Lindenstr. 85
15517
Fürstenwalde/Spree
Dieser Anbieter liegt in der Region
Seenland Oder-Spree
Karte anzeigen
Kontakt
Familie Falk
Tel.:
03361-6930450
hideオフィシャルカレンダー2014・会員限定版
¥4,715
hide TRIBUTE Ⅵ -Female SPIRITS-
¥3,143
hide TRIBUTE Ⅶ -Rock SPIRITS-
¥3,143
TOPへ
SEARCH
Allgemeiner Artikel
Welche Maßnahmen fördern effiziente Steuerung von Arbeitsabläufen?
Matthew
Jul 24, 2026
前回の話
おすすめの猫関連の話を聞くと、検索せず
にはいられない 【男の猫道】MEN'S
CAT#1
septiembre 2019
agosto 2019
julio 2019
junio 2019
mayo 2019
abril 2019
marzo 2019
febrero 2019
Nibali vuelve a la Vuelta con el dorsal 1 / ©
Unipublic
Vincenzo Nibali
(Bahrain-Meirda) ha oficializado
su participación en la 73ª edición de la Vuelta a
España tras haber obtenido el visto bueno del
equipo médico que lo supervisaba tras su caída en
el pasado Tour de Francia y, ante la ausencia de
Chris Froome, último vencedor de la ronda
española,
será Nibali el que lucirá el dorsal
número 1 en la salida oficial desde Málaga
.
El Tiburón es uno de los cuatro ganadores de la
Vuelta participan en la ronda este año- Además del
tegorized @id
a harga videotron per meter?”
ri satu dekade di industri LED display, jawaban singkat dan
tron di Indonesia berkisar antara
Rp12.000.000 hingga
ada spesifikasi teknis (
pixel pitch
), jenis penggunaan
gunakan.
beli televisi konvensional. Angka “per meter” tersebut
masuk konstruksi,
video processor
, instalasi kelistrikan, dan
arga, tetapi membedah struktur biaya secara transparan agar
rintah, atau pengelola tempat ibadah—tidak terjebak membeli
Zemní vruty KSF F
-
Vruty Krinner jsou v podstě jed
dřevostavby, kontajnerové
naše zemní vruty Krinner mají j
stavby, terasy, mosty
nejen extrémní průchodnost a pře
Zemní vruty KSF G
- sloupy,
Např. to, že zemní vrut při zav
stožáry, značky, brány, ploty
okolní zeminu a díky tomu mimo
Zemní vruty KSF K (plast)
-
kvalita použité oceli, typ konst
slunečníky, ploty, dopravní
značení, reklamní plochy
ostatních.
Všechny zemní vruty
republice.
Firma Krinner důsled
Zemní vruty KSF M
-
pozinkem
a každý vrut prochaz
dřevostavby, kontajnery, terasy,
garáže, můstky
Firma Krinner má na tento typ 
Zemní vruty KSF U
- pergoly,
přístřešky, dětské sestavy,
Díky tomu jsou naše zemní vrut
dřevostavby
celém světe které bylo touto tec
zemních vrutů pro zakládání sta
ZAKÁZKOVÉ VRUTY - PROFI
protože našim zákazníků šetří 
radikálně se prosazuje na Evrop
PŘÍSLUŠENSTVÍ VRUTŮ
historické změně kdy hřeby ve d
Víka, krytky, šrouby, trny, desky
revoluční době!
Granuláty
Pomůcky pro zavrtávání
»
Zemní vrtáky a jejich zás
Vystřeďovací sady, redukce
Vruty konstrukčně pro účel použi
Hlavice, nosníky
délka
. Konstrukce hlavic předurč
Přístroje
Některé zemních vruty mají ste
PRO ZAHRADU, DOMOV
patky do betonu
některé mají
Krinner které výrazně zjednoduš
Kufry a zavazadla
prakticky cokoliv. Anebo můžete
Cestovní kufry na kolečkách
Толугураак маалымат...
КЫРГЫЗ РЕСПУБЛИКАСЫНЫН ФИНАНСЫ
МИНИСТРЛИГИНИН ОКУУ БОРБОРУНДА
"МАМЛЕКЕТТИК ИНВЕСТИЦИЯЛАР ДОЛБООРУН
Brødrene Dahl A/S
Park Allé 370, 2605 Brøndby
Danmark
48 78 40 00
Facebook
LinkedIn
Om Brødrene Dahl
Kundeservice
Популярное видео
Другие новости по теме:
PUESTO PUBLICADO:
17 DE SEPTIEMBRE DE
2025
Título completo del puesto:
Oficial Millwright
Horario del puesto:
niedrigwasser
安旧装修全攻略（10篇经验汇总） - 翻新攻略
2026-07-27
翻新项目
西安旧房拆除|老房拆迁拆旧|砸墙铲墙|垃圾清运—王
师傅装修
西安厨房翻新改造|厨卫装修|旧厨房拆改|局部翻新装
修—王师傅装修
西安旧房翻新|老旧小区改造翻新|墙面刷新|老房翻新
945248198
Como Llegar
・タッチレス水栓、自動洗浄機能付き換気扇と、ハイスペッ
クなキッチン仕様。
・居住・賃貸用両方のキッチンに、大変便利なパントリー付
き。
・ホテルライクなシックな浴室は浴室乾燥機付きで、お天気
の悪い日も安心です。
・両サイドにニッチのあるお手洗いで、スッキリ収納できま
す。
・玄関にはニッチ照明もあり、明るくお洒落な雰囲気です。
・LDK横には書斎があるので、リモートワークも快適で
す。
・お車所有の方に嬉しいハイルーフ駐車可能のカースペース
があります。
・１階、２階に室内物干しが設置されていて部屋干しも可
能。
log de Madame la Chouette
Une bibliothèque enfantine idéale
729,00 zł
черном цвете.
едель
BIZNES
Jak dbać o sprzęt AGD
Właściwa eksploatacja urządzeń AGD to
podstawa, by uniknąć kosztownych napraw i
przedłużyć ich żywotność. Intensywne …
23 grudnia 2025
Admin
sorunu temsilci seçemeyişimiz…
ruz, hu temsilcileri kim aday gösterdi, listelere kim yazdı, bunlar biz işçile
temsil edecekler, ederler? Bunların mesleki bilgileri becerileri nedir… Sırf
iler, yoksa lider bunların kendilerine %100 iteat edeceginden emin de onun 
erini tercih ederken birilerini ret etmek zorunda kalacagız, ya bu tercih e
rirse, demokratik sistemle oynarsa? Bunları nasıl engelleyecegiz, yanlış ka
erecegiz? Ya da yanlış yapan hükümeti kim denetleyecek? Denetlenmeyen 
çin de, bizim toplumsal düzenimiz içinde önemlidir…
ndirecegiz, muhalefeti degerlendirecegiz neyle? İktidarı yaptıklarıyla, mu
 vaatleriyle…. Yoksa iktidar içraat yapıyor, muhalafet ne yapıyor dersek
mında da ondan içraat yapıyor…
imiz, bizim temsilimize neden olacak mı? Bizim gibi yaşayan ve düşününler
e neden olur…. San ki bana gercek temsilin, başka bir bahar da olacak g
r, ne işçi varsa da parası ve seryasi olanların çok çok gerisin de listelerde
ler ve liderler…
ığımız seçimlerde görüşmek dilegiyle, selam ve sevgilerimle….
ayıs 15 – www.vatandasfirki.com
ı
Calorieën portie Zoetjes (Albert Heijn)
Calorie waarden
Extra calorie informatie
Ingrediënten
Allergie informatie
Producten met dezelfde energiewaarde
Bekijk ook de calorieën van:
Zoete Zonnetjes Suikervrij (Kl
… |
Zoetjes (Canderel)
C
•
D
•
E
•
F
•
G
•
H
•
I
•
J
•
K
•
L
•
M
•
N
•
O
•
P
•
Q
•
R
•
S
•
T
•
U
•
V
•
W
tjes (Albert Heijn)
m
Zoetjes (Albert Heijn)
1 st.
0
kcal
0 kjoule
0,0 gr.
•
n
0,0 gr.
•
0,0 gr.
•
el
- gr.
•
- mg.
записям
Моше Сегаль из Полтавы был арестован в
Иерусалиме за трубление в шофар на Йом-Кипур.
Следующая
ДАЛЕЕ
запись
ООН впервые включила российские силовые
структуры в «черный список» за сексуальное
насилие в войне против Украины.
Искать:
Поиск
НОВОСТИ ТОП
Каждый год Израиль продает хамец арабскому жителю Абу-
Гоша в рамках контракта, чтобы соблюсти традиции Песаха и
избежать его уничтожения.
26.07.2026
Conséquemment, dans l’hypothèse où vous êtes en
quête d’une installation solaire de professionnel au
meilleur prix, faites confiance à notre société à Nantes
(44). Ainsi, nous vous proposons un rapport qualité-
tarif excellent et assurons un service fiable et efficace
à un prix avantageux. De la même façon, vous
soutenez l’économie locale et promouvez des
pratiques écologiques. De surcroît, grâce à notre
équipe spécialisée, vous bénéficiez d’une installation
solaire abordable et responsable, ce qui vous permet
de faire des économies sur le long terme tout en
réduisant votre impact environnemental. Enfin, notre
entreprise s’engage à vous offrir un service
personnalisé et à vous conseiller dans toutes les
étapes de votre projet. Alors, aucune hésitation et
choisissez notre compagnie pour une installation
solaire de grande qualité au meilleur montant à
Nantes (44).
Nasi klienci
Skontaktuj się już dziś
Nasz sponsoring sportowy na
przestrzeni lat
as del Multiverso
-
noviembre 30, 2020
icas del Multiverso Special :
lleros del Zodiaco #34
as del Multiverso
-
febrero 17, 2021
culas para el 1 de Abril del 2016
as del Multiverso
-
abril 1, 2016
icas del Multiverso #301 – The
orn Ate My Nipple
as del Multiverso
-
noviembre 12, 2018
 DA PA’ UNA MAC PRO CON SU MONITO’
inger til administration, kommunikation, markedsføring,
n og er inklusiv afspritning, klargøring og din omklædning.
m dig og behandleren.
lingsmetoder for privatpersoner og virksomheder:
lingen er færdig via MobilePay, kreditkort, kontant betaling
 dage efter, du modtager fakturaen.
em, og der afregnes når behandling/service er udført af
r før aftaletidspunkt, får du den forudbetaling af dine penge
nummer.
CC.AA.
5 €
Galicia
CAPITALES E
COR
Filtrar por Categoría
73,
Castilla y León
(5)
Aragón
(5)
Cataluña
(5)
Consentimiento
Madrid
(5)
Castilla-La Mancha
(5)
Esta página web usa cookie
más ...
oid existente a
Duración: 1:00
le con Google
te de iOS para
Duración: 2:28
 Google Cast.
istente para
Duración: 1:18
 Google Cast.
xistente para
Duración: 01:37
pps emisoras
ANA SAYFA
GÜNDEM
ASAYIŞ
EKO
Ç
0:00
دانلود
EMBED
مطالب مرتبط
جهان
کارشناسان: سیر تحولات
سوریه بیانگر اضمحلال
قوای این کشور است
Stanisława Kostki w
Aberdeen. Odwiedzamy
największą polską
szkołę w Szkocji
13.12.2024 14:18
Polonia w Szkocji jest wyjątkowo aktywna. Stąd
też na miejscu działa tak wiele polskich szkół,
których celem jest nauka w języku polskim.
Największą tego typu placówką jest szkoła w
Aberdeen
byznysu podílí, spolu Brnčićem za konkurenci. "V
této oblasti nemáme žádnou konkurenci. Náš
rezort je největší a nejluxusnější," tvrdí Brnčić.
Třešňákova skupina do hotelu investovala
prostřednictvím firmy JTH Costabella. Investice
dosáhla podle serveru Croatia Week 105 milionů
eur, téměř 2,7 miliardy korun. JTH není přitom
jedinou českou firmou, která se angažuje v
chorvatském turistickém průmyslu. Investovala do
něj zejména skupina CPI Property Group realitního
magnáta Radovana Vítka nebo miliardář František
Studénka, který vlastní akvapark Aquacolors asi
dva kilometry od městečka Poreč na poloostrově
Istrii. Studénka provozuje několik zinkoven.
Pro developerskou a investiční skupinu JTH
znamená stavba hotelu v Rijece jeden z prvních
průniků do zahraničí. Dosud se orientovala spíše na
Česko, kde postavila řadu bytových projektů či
---+---
WORK INSTRUCTIONS: Provide the number of lines in the data above that contain the string "bizim", and nothing else.

TASK RESULT: 2